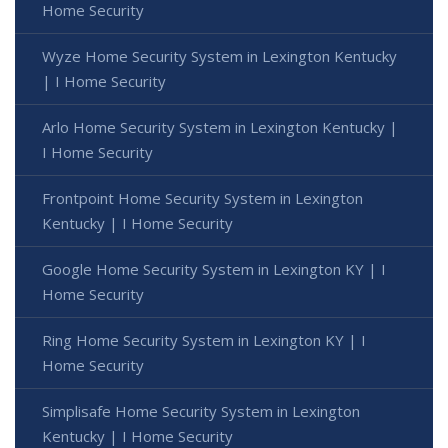
Home Security
Wyze Home Security System in Lexington Kentucky
| I Home Security
Arlo Home Security System in Lexington Kentucky |
I Home Security
Frontpoint Home Security System in Lexington
Kentucky | I Home Security
Google Home Security System in Lexington KY | I
Home Security
Ring Home Security System in Lexington KY | I
Home Security
Simplisafe Home Security System in Lexington
Kentucky | I Home Security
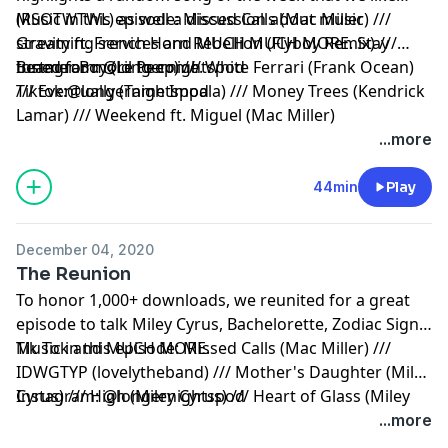
(RSOTWTWL) as well a discussion about music
Music in this episode: Missed Calls (Mac Miller) ///
streaming services and MUCH MUCH MORE. Stay
Gravity ft. French Horn Rebellion (Flyboy Remix) ///
tuned for more to come.
Beamer Boy (Lil Peep) /// White Ferrari (Frank Ocean)
Instagram: @longernightspod
/// Eventually (Tame Impala) /// Money Trees (Kendrick
Tiktok:@longernightspod
Lamar) /// Weekend ft. Miguel (Mac Miller)
...more
44min
Play
December 04, 2020
The Reunion
To honor 1,000+ downloads, we reunited for a great
episode to talk Miley Cyrus, Bachelorette, Zodiac Signs,
Tik Tok and MUCH MORE.
Music in this episode: Missed Calls (Mac Miller) ///
IDWGTYP (lovelytheband) /// Mother's Daughter (Miley
Cyrus) /// High (Miley Cyrus) /// Heart of Glass (Miley
Instagram: @longernightspod
Cyrus Cover) /// Younger Now (Miley Cyrus) /// Peace
...more
(Alison Wonderland) /// Blurry Eyes (Hotel Garuda)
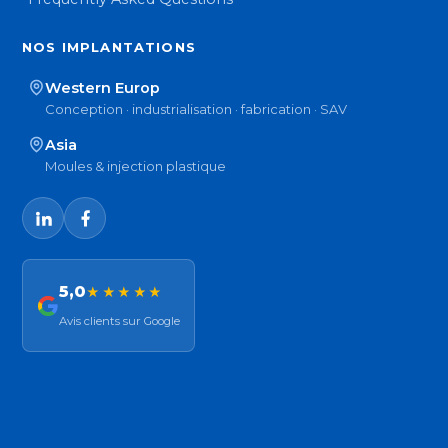
NOS IMPLANTATIONS
Western Europ
Conception · industrialisation · fabrication · SAV
Asia
Moules & injection plastique
5,0
★★★★★
Avis clients sur Google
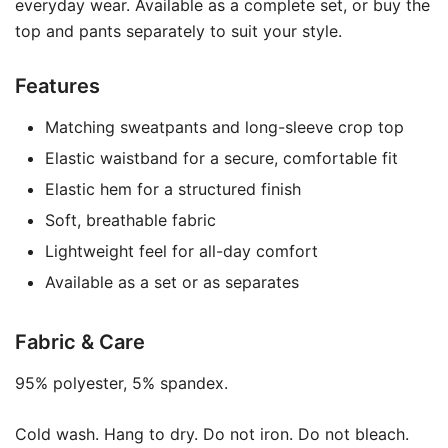
everyday wear. Available as a complete set, or buy the
top and pants separately to suit your style.
Features
Matching sweatpants and long-sleeve crop top
Elastic waistband for a secure, comfortable fit
Elastic hem for a structured finish
Soft, breathable fabric
Lightweight feel for all-day comfort
Available as a set or as separates
Fabric & Care
95% polyester, 5% spandex.
Cold wash. Hang to dry. Do not iron. Do not bleach.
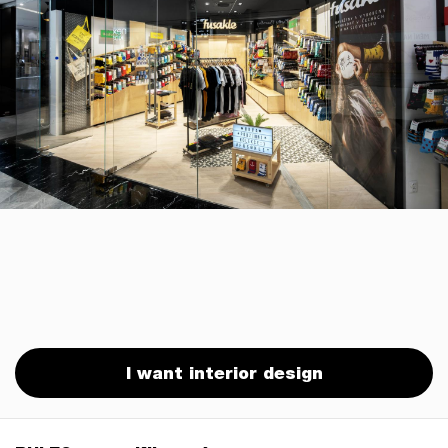
I want interior design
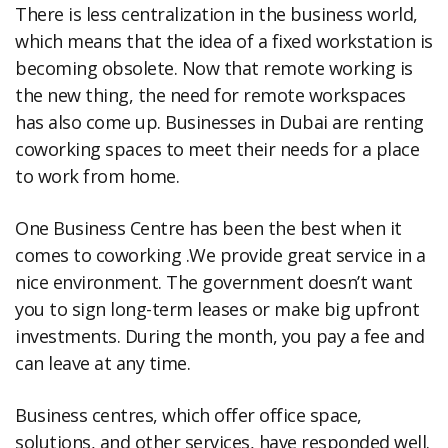
There is less centralization in the business world,
which means that the idea of a fixed workstation is
becoming obsolete. Now that remote working is
the new thing, the need for remote workspaces
has also come up. Businesses in Dubai are renting
coworking spaces to meet their needs for a place
to work from home.
One Business Centre has been the best when it
comes to coworking .We provide great service in a
nice environment. The government doesn’t want
you to sign long-term leases or make big upfront
investments. During the month, you pay a fee and
can leave at any time.
Business centres, which offer office space,
solutions, and other services, have responded well.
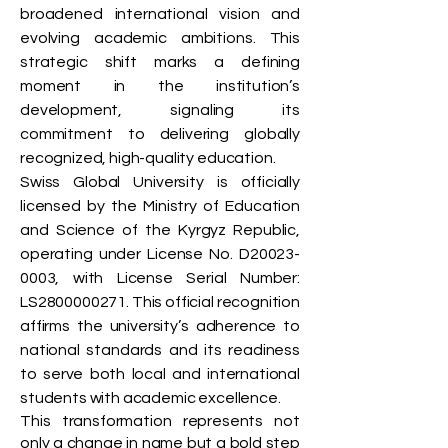
broadened international vision and
evolving academic ambitions. This
strategic shift marks a defining
moment in the institution’s
development, signaling its
commitment to delivering globally
recognized, high-quality education.
Swiss Global University is officially
licensed by the Ministry of Education
and Science of the Kyrgyz Republic,
operating under License No. D20023-
0003, with License Serial Number:
LS2800000271. This official recognition
affirms the university’s adherence to
national standards and its readiness
to serve both local and international
students with academic excellence.
This transformation represents not
only a change in name but a bold step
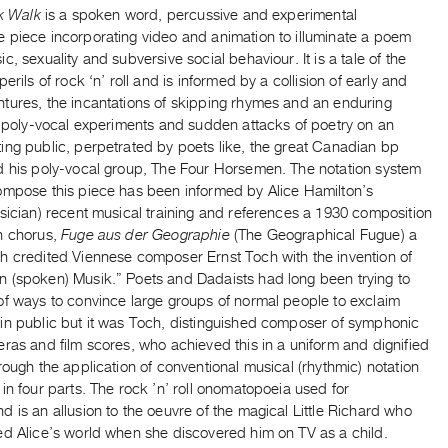
nk Walk
is a spoken word, percussive and experimental
 piece incorporating video and animation to illuminate a poem
c, sexuality and subversive social behaviour. It is a tale of the
perils of rock ‘n’ roll and is informed by a collision of early and
tures, the incantations of skipping rhymes and an enduring
n poly-vocal experiments and sudden attacks of poetry on an
ing public, perpetrated by poets like, the great Canadian bp
d his poly-vocal group, The Four Horsemen. The notation system
ompose this piece has been informed by Alice Hamilton’s
sician) recent musical training and references a 1930 composition
n chorus,
Fuge aus der Geographie
(The Geographical Fugue) a
h credited Viennese composer Ernst Toch with the invention of
 (spoken) Musik.” Poets and Dadaists had long been trying to
of ways to convince large groups of normal people to exclaim
in public but it was Toch, distinguished composer of symphonic
ras and film scores, who achieved this in a uniform and dignified
rough the application of conventional musical (rhythmic) notation
in four parts. The rock ’n’ roll onomatopoeia used for
 is an allusion to the oeuvre of the magical Little Richard who
ed Alice’s world when she discovered him on TV as a child.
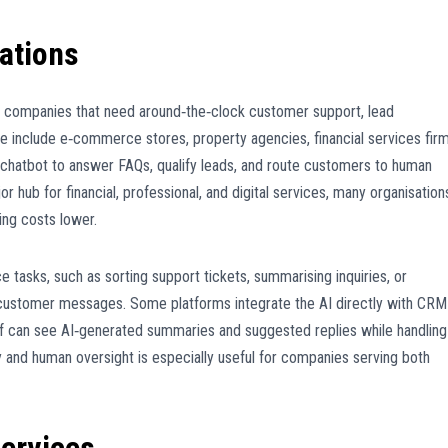
ations
companies that need around‑the‑clock customer support, lead
se include e‑commerce stores, property agencies, financial services firm
 chatbot to answer FAQs, qualify leads, and route customers to human
hub for financial, professional, and digital services, many organisation
ing costs lower.
e tasks, such as sorting support tickets, summarising inquiries, or
 customer messages. Some platforms integrate the AI directly with CRM
ff can see AI‑generated summaries and suggested replies while handling
cy and human oversight is especially useful for companies serving both
ervices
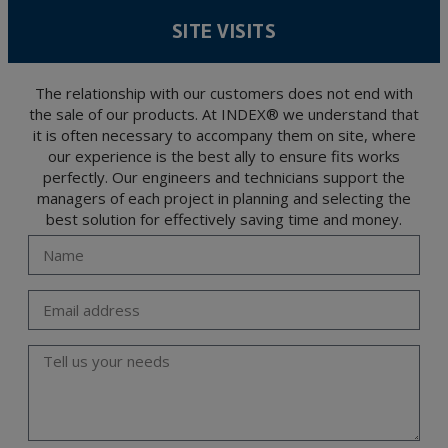
According to Data Protection legislation, you are strongly advised not to send high-
level personal data, such as those relating to health, as they are not encoded or
SITE VISITS
encrypted. Should these details be sent, it is done so under your sole responsibility.
The user may at any time exercise their rights of access, rectification, cancellation
and opposition under the provisions of the General Data Protection Regulation
(GDPR) 2016 by sending a letter together with a photocopy of your ID, to P.I. La
Portalada II | c/ Segador 13, 26006 | Logroño (La Rioja).
The relationship with our customers does not end with
the sale of our products. At INDEX® we understand that
it is often necessary to accompany them on site, where
our experience is the best ally to ensure fits works
perfectly. Our engineers and technicians support the
managers of each project in planning and selecting the
best solution for effectively saving time and money.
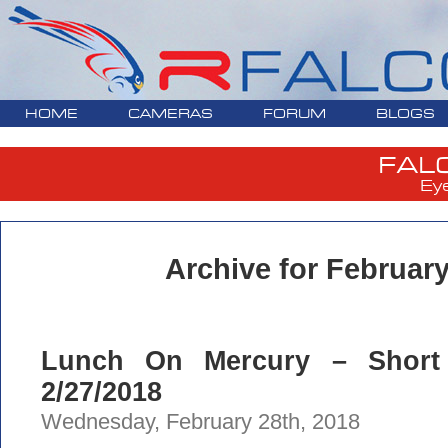
HOME
CAMERAS
FORUM
BLOGS
FAL
Ey
Archive for February
Lunch On Mercury – Short
2/27/2018
Wednesday, February 28th, 2018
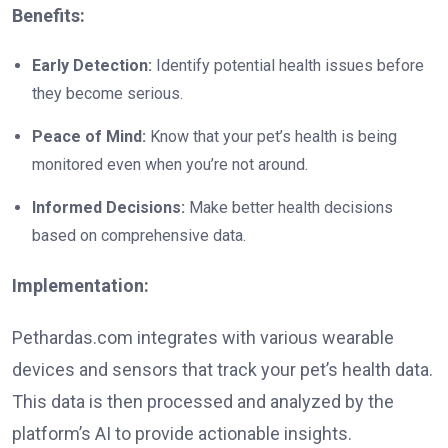
Benefits:
Early Detection:
Identify potential health issues before
they become serious.
Peace of Mind:
Know that your pet’s health is being
monitored even when you’re not around.
Informed Decisions:
Make better health decisions
based on comprehensive data.
Implementation:
Pethardas.com integrates with various wearable
devices and sensors that track your pet’s health data.
This data is then processed and analyzed by the
platform’s AI to provide actionable insights.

——————

**Aim of the task**
Go through the material and say how many lines include "roll". The number alone will do.

**Result for this task**
2